More commits to come...
RCS file:
/cvs/openide/test/unit/src/org/openide/loaders/DefautDataObjectHasOpenTest.java,v
done
Checking in
openide/test/unit/src/org/openide/loaders/DefautDataObjectHasOpenTest.java;
/cvs/openide/test/unit/src/org/openide/loaders/DefautDataObjectHasOpenTest.java,v
 <--  DefautDataObjectHasOpenTest.java
initial revision: 1.1
done
Processing log script arguments...
More commits to come...
Checking in text/manifest.mf;
/cvs/text/manifest.mf,v  <--  manifest.mf
new revision: 1.44; previous revision: 1.43
done
Processing log script arguments...
Mailing the commit message to cvs@openide.netbeans.org,
cvs@text.netbeans.org (from jtulach@netbeans.org)
Checking in
text/src/org/netbeans/modules/text/ConvertToDefaultAction.java;
/cvs/text/src/org/netbeans/modules/text/ConvertToDefaultAction.java,v
 <--  ConvertToDefaultAction.java
new revision: 1.6; previous revision: 1.5
done
Checking in text/src/org/netbeans/modules/text/ConvertToTextAction.java;
/cvs/text/src/org/netbeans/modules/text/ConvertToTextAction.java,v 
<--  ConvertToTextAction.java
new revision: 1.13; previous revision: 1.12
done
Removing text/src/org/netbeans/modules/text/TXTModule.java;
/cvs/text/src/org/netbeans/modules/text/TXTModule.java,v  <-- 
TXTModule.java
new revision: delete; previous revision: 1.15
Comment 19 Jesse Glick 2004-05-17 15:21:55 UTC
OK, is there is any issue filed for complete removal of the text
module? We shouldn't stop halfway IMHO.
Comment 20 Miloslav Metelka 2004-05-20 10:24:32 UTC
Jesse, will it still be possible to use text/editor directory after
that? I would like to use the text/editor directory for the plain text
editor part after the split of the editor module (I need to extract
java, html and plain text support from the editor's core).
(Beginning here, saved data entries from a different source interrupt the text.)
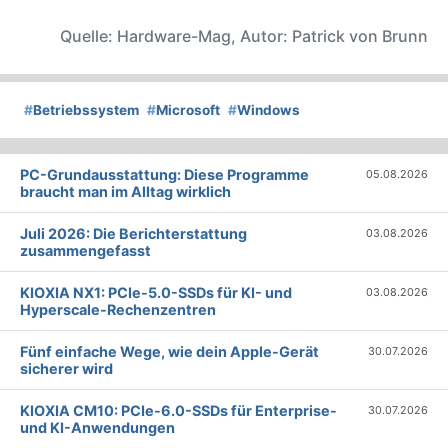
Quelle: Hardware-Mag, Autor: Patrick von Brunn
#
Betriebssystem
#
Microsoft
#
Windows
PC-Grundausstattung: Diese Programme
05.08.2026
braucht man im Alltag wirklich
Juli 2026: Die Bericht­erstattung
03.08.2026
zusammengefasst
KIOXIA NX1: PCIe-5.0-SSDs für KI- und
03.08.2026
Hyperscale-Rechenzentren
Fünf einfache Wege, wie dein Apple-Gerät
30.07.2026
sicherer wird
KIOXIA CM10: PCIe-6.0-SSDs für Enterprise-
30.07.2026
und KI-Anwendungen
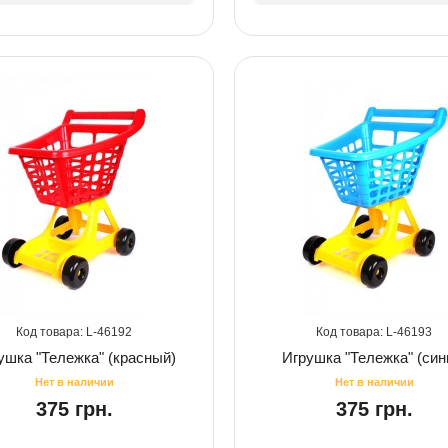
46192
46193
ушка "Тележка" (красный)
Игрушка "Тележка" (син
375 грн.
375 грн.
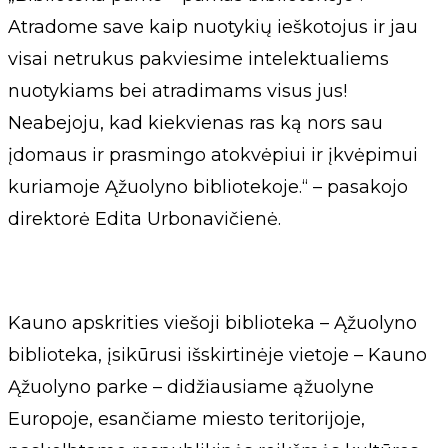
Atradome save kaip nuotykių ieškotojus ir jau
visai netrukus pakviesime intelektualiems
nuotykiams bei atradimams visus jus!
Neabejoju, kad kiekvienas ras ką nors sau
įdomaus ir prasmingo atokvėpiui ir įkvėpimui
kuriamoje Ąžuolyno bibliotekoje.“ – pasakojo
direktorė Edita Urbonavičienė.
Kauno apskrities viešoji biblioteka – Ąžuolyno
biblioteka, įsikūrusi išskirtinėje vietoje – Kauno
Ąžuolyno parke – didžiausiame ąžuolyne
Europoje, esančiame miesto teritorijoje,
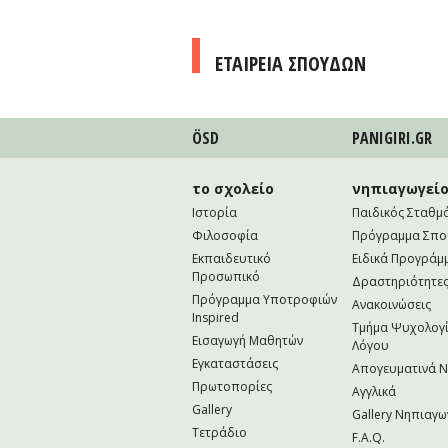
ΕΤΑΙΡΕΙΑ ΣΠΟΥΔΩΝ
ÖSD
PANIGIRI.GR
το σχολείο
νηπιαγωγεί
Ιστορία
Παιδικός Σταθμ
Φιλοσοφία
Πρόγραμμα Σπ
Εκπαιδευτικό
Ειδικά Προγράμ
Προσωπικό
Δραστηριότητε
Πρόγραμμα Υποτροφιών
Ανακοινώσεις
Inspired
Τμήμα Ψυχολογί
Εισαγωγή Μαθητών
Λόγου
Εγκαταστάσεις
Απογευματινά 
Πρωτοπορίες
Αγγλικά
Gallery
Gallery Νηπιαγω
Τετράδιο
F.A.Q.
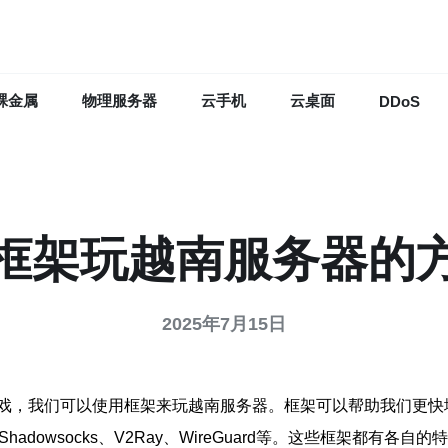
裸金属
物理服务器
云手机
云桌面
DDoS
框架玩越南服务器的
2025年7月15日
戏，我们可以使用框架来玩越南服务器。框架可以帮助我们更快
dowsocks、V2Ray、WireGuard等。这些框架都有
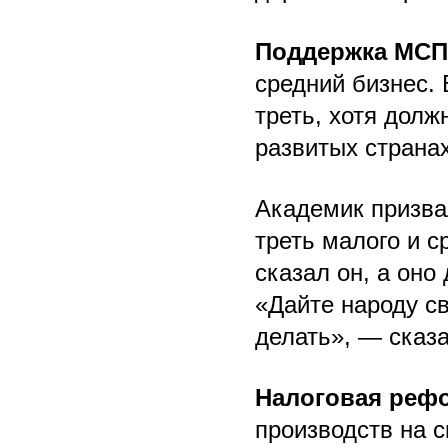
Поддержка МСП
средний бизнес. 
треть, хотя долж
развитых странах
Академик призва
треть малого и с
сказал он, а оно
«Дайте народу св
делать», — сказа
Налоговая реф
производств на 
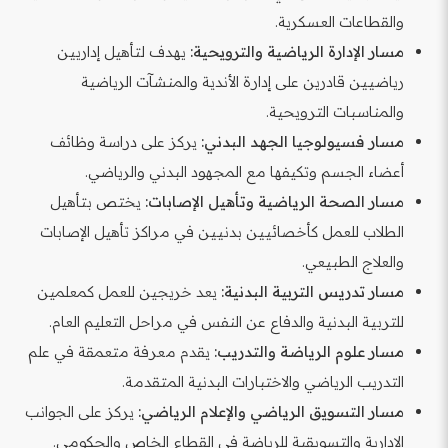
والقطاعات العسكرية.
مسار الإدارة الرياضية والترويحية:
يهدف لتأهيل إداريين
رياضيين قادرين على إدارة الأندية والمنشآت الرياضية
والمناسبات الترويحية.
مسار فسيولوجيا الجهد البدني:
يركز على دراسة وظائف
أعضاء الجسم وتكيفها مع المجهود البدني والرياضي.
مسار الصحة الرياضية وتأهيل الإصابات:
يختص بتأهيل
الطلاب للعمل كأخصائيين بدنيين في مراكز تأهيل الإصابات
والعلاج الطبيعي.
مسار تدريس التربية البدنية:
يعد خريجين للعمل كمعلمين
للتربية البدنية والدفاع عن النفس في مراحل التعليم العام.
مسار علوم الرياضة والتدريب:
يقدم معرفة متعمقة في علم
التدريب الرياضي والاختبارات البدنية المتقدمة.
مسار التسويق الرياضي والإعلام الرياضي:
يركز على الجوانب
الإدارية والتسويقية للرياضة في القطاع الخاص والحكومي.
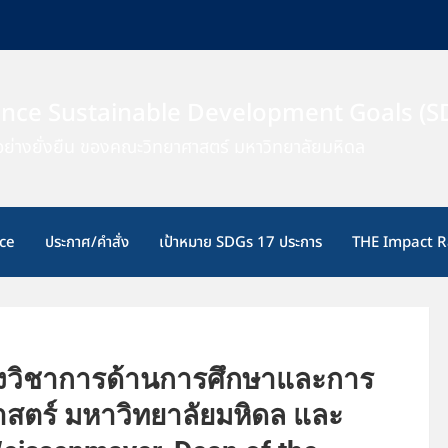
ence Sustainable Development Goals (S
ย่างยั่งยืน ของคณะวิทยาศาสตร์ มหาวิทยาลัยมหิดล
ce
ประกาศ/คำสั่ง
เป้าหมาย SDGs 17 ประการ
THE Impact R
งวิชาการด้านการศึกษาและการ
าศาสตร์ มหาวิทยาลัยมหิดล และ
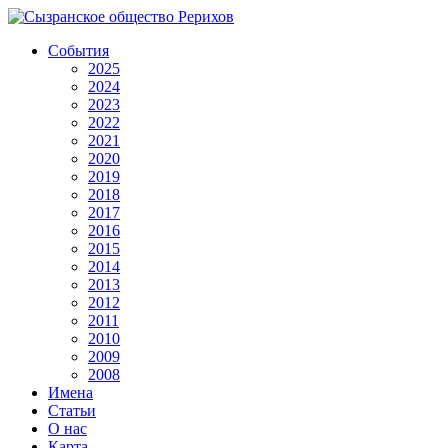
События
2025
2024
2023
2022
2021
2020
2019
2018
2017
2016
2015
2014
2013
2012
2011
2010
2009
2008
Имена
Статьи
О нас
Карта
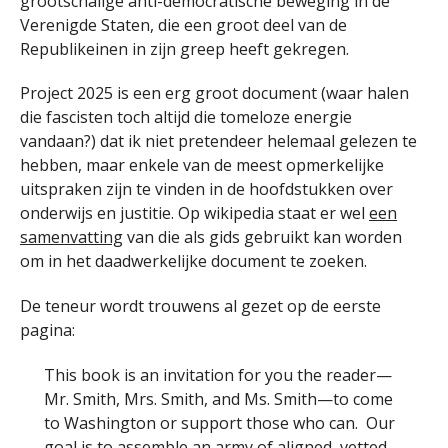
grootschalige anti-democratische beweging in de
Verenigde Staten, die een groot deel van de
Republikeinen in zijn greep heeft gekregen.
Project 2025 is een erg groot document (waar halen
die fascisten toch altijd die tomeloze energie
vandaan?) dat ik niet pretendeer helemaal gelezen te
hebben, maar enkele van de meest opmerkelijke
uitspraken zijn te vinden in de hoofdstukken over
onderwijs en justitie. Op wikipedia staat er wel
een
samenvatting
van die als gids gebruikt kan worden
om in het daadwerkelijke document te zoeken.
De teneur wordt trouwens al gezet op de eerste
pagina:
This book is an invitation for you the reader—
Mr. Smith, Mrs. Smith, and Ms. Smith—to come
to Washington or support those who can. Our
goal is to assemble an army of aligned, vetted,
Comment 21 Jesse Glick 2004-05-20 14:54:16 UTC
Mila - sure, I think that's unrelated. I was talking about the NB
module; don't care about whether the CVS space is used. Though it
seems to me that keeping plain text support in a subdir of
editor.netbeans.org would be natural too.
Comment 22 Marian Mirilovic 2005-12-20 15:51:30 UTC
This issue was solved long time ago. Because nobody has reopened it neither
added comments, we are verifying/closing it now. 
If you are still able to reproduce the problem, please reopen. Thanks in advance.